A helper namespace openvino_helpers is used, with a helper class face_detection encapsulating much of the OpenVINO details:

    openvino_helpers::face_detection faceDetector(
        "face-detection-adas-0001.xml",
        0.5     // Probability threshold -- anything with less confidence will be thrown out
    );

There are two trained model Intermediate Representation files (face-detection-adas-0001.xml and .bin) that need to be loaded. Pointing to the .xml is enough. These are automatically installed into your build's wrappers/openvino/face directory.

The face_detection class checks that the model includes the required input/output layers, so feel free to substitute different models.

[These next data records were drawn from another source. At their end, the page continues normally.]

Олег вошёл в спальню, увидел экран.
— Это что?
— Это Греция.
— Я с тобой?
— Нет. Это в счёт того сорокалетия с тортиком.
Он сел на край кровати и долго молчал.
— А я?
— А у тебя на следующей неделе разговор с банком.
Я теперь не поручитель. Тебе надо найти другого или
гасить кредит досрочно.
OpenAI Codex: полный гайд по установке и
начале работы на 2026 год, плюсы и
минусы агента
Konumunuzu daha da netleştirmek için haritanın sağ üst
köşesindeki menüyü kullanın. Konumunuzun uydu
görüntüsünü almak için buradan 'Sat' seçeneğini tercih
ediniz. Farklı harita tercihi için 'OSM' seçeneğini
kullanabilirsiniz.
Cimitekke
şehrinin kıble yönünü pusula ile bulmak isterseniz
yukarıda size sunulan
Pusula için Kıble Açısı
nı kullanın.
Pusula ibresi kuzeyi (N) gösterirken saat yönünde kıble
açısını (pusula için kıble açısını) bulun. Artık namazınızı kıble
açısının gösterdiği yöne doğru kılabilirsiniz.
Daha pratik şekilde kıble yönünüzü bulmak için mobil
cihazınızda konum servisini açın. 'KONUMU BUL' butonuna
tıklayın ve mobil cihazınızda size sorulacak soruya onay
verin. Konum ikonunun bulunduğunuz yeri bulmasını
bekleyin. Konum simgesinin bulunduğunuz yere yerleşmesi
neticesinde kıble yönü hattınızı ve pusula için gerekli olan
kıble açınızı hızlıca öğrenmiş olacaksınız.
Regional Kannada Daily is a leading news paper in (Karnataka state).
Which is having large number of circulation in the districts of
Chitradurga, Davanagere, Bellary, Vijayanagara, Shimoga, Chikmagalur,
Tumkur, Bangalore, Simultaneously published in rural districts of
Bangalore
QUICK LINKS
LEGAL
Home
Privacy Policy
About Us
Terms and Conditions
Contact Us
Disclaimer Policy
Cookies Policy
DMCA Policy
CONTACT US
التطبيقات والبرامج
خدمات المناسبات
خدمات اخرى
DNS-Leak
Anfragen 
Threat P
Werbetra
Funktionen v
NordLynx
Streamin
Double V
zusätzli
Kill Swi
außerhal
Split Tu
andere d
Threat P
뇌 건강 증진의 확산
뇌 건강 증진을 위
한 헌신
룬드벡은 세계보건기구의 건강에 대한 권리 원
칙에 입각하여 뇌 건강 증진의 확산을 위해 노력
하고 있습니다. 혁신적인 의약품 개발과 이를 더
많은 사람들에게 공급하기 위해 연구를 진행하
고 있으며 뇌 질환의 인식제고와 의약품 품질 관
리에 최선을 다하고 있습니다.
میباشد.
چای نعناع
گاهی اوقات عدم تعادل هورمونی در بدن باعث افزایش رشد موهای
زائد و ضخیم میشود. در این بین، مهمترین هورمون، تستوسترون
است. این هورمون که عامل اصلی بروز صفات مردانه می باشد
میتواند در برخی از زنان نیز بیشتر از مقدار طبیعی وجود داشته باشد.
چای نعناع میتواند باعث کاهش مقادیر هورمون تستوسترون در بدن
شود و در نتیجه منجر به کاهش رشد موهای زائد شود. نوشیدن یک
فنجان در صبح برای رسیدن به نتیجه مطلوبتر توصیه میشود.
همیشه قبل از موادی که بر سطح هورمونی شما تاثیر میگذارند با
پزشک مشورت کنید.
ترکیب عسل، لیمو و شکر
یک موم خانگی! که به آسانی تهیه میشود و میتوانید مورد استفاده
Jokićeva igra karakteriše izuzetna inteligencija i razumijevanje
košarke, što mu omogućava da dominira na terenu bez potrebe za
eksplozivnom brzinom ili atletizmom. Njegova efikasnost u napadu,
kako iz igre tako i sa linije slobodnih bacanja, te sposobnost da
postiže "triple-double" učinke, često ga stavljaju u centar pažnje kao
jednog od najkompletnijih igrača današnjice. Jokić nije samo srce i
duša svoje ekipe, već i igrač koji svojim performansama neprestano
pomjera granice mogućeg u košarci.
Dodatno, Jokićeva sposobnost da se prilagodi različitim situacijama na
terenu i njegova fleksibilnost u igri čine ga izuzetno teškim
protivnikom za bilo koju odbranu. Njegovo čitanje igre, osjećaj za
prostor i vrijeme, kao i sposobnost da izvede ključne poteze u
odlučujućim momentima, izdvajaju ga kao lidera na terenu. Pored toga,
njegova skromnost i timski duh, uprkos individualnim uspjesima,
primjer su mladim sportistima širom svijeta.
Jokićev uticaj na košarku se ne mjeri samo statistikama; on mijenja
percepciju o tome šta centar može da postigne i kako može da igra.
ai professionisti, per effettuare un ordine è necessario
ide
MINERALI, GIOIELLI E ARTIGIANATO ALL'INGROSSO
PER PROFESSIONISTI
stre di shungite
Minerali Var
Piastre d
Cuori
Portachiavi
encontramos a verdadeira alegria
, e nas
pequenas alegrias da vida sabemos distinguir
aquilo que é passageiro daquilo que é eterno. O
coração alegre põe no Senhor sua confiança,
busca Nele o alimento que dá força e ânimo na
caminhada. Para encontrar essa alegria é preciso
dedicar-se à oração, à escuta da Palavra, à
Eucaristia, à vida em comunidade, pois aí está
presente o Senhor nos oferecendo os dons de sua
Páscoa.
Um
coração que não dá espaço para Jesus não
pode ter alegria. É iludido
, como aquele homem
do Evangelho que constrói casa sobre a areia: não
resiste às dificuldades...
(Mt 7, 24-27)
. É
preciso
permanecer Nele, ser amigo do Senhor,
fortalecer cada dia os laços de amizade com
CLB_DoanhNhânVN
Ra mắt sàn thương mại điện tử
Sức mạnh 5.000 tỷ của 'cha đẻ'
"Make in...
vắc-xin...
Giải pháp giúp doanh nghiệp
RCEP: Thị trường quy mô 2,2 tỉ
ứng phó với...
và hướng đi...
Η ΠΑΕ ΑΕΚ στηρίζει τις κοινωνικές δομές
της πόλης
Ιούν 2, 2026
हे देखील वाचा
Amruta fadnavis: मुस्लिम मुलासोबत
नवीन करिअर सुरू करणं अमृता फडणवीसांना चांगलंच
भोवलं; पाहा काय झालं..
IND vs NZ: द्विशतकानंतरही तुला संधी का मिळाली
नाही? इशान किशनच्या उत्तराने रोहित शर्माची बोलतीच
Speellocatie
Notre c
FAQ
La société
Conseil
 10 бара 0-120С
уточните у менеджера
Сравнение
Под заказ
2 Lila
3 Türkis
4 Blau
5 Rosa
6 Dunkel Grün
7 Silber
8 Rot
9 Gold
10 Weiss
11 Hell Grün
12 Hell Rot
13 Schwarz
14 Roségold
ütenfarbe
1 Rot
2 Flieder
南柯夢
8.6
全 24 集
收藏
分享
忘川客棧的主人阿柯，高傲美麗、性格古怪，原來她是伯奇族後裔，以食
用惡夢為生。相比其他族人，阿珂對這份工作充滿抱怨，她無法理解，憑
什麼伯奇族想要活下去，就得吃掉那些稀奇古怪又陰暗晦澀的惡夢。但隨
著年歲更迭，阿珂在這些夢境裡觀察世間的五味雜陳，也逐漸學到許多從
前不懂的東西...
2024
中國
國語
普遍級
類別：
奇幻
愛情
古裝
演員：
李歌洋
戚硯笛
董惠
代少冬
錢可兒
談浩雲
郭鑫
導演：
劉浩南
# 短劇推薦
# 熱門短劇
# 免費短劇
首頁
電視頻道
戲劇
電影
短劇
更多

Each detection has a confidence score. You can specify how confident you want the results to be.

Asynchronous detection takes place by queueing a frame and only processing its results when the next frame is available:

    // Wait for the results of the previous frame we enqueued: we're going to process these
    faceDetector.wait();
    auto results = faceDetector.fetch_results();

    // Enqueue the current frame so we'd get the results when the next frame comes along!
    faceDetector.enqueue( image );
    faceDetector.submit_request();

    // Process the results...

Detected faces are placed into a container and assigned IDs. Some basic effort is made to keep the creation of new faces to a minimum: previous faces are compared with new detections to see if the new are simply new positions for the old. An "intersection over union" (IoU) quotient is calculated and, if over a threshold, an existing face is moved rather than a new face created.

    rect = rect & cv::Rect( 0, 0, image.cols, image.rows );
    auto face_ptr = openvino_helpers::find_face( rect, prev_faces );
    if( !face_ptr )
        // New face
        face_ptr = std::make_shared< openvino_helpers::detected_face >( id++, rect );
    else
        // Existing face; just update its parameters
        face_ptr->move( rect );

Depth estimation

Depth is arrived at very simplistically: the center coordinates of each face on the color frame is converted to a fraction in terms of the frame width and height, and then re-calculated in terms of the depth frame's width and height.

This naïve way is OK for basic estimation, but the frames should ideally be aligned if proper correspondence is required. See the rs-face-dlib example.